The chunker splits on double newlines first (preserving semantic units), then falls back to character-level splitting for paragraphs that exceed the chunk size. Overlap of ~80 chars prevents context loss at chunk boundaries — a critical detail that affects answer quality.

Citation-enforced generation

Claude Haiku's system prompt constrains it to use only retrieved chunks, with mandatory [Source N] inline citations. This isn't just cosmetic — it's a hallucination prevention contract. If the answer isn't in the retrieved context, Claude must say so. This is the key design decision in production document AI.

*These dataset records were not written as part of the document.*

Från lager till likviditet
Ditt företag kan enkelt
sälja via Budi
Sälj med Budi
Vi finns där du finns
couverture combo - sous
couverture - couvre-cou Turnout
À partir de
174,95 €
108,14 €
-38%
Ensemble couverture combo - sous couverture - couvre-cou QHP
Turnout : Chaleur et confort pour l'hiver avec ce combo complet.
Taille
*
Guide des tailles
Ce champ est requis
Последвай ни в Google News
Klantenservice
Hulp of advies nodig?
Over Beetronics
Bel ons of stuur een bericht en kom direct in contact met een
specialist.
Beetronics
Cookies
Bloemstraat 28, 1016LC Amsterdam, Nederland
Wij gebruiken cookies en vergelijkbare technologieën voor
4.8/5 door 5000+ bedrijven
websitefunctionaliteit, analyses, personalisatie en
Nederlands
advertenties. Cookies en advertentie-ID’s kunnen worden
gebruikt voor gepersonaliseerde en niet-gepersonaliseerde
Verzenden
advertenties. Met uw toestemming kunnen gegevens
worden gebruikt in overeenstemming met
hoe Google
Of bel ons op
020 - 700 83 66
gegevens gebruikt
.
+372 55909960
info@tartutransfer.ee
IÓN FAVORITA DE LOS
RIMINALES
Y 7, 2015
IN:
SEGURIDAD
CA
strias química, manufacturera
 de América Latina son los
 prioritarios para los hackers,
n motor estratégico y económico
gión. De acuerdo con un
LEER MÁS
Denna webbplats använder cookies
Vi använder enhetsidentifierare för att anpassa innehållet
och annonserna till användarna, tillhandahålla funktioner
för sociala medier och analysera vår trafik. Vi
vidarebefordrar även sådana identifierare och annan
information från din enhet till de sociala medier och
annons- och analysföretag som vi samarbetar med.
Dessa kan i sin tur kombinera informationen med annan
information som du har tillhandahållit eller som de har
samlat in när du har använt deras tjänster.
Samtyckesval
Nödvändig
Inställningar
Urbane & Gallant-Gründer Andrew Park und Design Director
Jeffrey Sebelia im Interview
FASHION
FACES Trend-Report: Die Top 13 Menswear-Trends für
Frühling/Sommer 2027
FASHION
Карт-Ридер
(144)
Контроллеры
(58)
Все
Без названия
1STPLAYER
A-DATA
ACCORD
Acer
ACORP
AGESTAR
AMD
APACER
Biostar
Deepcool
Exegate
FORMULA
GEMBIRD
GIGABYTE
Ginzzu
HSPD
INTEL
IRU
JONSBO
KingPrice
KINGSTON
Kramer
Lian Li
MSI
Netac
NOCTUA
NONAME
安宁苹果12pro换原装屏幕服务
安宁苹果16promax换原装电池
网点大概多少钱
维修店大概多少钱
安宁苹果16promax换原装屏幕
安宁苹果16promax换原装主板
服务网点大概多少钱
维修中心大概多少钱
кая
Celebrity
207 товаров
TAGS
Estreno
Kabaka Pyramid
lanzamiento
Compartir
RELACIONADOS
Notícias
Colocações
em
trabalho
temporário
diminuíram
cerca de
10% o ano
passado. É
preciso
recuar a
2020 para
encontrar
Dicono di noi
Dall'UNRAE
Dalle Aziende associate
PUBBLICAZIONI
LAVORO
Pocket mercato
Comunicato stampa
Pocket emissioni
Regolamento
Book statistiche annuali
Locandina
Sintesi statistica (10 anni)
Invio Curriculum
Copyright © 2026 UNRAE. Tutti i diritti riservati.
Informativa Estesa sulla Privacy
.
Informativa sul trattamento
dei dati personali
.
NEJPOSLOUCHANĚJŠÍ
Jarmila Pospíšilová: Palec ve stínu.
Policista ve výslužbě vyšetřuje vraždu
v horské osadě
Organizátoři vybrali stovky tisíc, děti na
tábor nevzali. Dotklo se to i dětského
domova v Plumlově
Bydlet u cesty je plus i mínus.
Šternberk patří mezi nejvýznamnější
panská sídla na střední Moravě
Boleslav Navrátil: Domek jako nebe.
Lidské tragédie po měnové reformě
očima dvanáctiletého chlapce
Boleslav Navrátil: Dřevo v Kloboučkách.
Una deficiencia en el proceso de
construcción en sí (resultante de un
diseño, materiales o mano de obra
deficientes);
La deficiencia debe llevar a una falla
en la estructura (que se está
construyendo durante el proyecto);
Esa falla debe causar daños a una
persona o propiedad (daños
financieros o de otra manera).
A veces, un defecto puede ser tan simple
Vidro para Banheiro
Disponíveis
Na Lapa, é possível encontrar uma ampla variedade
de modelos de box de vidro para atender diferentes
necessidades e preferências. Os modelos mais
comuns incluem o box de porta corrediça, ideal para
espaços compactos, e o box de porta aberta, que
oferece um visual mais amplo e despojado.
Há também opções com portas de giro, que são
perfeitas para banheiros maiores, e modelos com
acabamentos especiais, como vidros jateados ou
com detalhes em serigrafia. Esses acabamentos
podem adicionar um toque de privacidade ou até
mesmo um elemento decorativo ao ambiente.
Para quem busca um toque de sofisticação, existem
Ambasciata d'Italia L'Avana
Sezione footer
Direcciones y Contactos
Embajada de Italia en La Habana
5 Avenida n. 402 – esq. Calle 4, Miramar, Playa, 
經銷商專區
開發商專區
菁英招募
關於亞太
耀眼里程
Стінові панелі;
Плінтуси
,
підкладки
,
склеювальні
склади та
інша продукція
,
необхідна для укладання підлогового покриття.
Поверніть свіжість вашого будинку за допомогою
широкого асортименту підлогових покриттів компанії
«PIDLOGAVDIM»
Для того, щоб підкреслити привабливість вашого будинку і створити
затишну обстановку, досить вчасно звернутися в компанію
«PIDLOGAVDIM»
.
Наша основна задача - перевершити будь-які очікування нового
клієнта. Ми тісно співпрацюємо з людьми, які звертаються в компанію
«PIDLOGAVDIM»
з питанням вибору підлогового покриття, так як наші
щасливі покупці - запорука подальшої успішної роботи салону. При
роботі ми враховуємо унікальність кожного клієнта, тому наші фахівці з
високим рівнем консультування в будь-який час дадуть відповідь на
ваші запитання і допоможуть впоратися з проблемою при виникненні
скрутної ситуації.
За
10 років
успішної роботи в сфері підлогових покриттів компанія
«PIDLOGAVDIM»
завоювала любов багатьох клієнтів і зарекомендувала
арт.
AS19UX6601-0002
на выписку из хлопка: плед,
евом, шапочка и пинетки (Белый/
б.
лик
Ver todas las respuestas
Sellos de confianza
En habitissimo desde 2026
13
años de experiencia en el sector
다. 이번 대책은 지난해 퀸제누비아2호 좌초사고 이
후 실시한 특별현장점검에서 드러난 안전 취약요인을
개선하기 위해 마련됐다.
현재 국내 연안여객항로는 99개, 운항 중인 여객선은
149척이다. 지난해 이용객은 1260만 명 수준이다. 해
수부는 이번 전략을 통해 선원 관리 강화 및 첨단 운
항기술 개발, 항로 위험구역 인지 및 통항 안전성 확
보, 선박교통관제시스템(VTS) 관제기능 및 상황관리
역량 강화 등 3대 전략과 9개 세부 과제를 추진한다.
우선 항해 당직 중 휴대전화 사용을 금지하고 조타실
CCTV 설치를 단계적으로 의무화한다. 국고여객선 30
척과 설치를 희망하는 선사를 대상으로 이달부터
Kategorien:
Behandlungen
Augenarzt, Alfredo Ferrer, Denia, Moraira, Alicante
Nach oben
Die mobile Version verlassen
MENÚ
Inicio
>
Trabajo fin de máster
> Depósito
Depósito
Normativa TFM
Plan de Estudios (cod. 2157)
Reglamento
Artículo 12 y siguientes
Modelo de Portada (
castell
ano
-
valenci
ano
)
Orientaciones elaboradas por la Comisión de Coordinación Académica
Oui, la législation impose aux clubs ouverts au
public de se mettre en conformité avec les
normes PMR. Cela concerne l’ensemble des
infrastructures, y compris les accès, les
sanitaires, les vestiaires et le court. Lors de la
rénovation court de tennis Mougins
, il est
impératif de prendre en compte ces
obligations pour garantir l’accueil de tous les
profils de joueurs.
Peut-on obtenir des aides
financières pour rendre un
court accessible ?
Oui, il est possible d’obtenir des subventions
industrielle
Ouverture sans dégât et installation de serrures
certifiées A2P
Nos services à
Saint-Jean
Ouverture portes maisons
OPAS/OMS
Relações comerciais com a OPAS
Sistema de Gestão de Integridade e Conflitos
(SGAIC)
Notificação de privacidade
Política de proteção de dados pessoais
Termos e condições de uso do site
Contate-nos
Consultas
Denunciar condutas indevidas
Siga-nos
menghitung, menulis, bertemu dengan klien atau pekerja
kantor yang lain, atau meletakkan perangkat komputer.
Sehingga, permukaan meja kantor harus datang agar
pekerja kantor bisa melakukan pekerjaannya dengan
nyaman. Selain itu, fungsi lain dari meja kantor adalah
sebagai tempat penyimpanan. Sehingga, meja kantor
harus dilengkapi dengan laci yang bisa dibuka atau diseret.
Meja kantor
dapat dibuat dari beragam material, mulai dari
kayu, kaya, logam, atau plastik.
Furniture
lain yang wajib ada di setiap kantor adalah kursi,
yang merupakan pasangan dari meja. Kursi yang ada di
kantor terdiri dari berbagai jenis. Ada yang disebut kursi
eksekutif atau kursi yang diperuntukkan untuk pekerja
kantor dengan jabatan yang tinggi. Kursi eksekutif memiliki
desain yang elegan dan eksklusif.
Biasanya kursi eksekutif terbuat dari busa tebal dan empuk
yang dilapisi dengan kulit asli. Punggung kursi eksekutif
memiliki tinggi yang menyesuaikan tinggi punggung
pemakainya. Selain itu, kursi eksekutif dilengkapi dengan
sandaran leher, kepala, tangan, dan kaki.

Full pipeline transparency in the UI

Every step of the pipeline is visible: chunk count, retrieval scores, matched query terms, and streaming generation. The user can see exactly which chunks were retrieved and why — BM25 scores rendered as proportional bars. This makes the demo educational as well as functional.

04Key Insight

BM25 is vocabulary-dependent: it requires query terms to appear in the retrieved chunks. This is the core tradeoff vs. neural embeddings, which handle semantic similarity without lexical overlap. For a demo, BM25 is ideal — it's fast, deterministic, and the scoring is interpretable. Production systems typically layer a neural reranker on top of BM25 to get the best of both worlds.

05Why It Matters

Demonstrates the full RAG stack — retrieval strategy, chunking, grounded generation — with all tradeoffs made explicit. Directly relevant to enterprise document AI, legal tech, and any system where source attribution matters. The transparent scoring makes it a teaching tool as well as a demo.